**MATERIAL TO PROCESS**
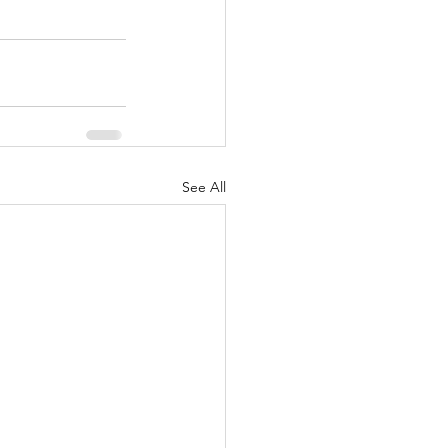
See All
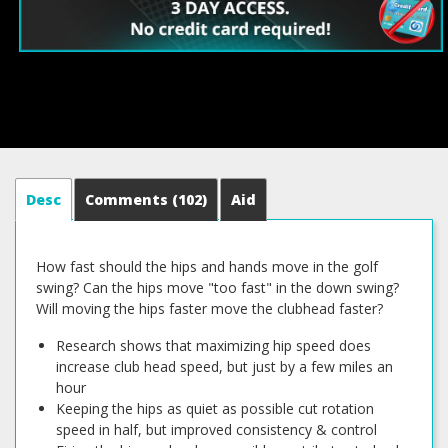
Desc
Comments
(102)
Aid
How fast should the hips and hands move in the golf
swing? Can the hips move "too fast" in the down swing?
Will moving the hips faster move the clubhead faster?
Research shows that maximizing hip speed does
increase club head speed, but just by a few miles an
hour
Keeping the hips as quiet as possible cut rotation
speed in half, but improved consistency & control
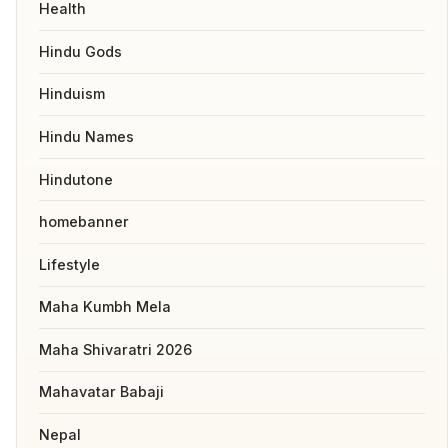
Health
Hindu Gods
Hinduism
Hindu Names
Hindutone
homebanner
Lifestyle
Maha Kumbh Mela
Maha Shivaratri 2026
Mahavatar Babaji
Nepal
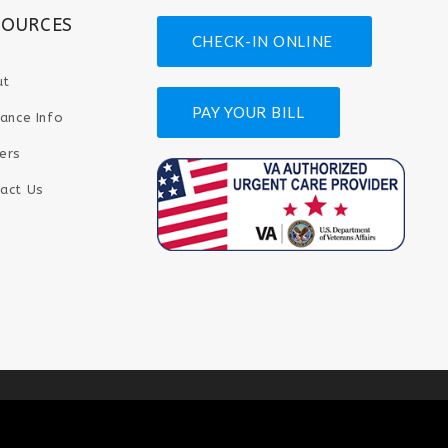
SOURCES
CHECK-IN ONLINE
ut
PAY YOUR BILL
rance Info
ers
act Us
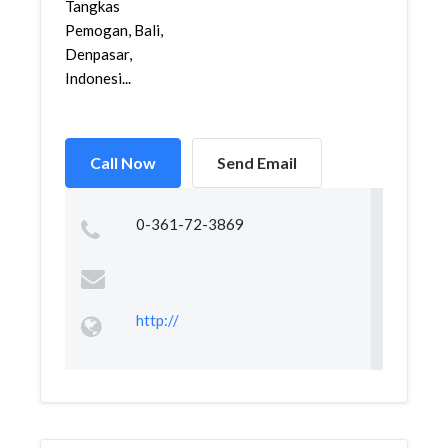
Tangkas
Pemogan, Bali,
Denpasar,
Indonesi...
Call Now
Send Email
0-361-72-3869
http://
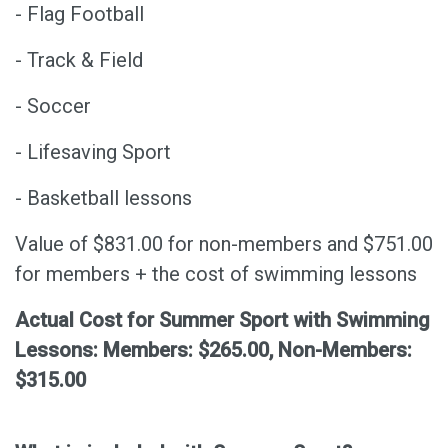
- Flag Football
- Track & Field
- Soccer
- Lifesaving Sport
- Basketball lessons
Value of $831.00 for non-members and $751.00
for members + the cost of swimming lessons
Actual Cost for Summer Sport with Swimming
Lessons: Members: $265.00, Non-Members:
$315.00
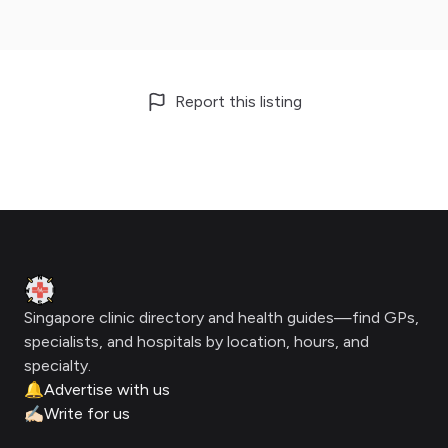
Report this listing
Footer
Clinic Geek
Singapore clinic directory and health guides—find GPs,
specialists, and hospitals by location, hours, and
specialty.
🔔
Advertise with us
✍🏻
Write for us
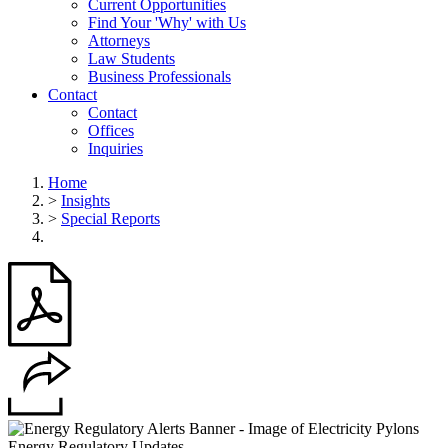
Current Opportunities
Find Your 'Why' with Us
Attorneys
Law Students
Business Professionals
Contact
Contact
Offices
Inquiries
Home
>
Insights
>
Special Reports
Energy Regulatory Updates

**YOUR GOAL**
What you write should match, character for character, the lines from the one with "Find Your 'Why' with Us" to the end of the data, both included.

**RESPONSE**
Find Your 'Why' with Us
Attorneys
Law Students
Business Professionals
Contact
Contact
Offices
Inquiries
Home
>
Insights
>
Special Reports
Energy Regulatory Updates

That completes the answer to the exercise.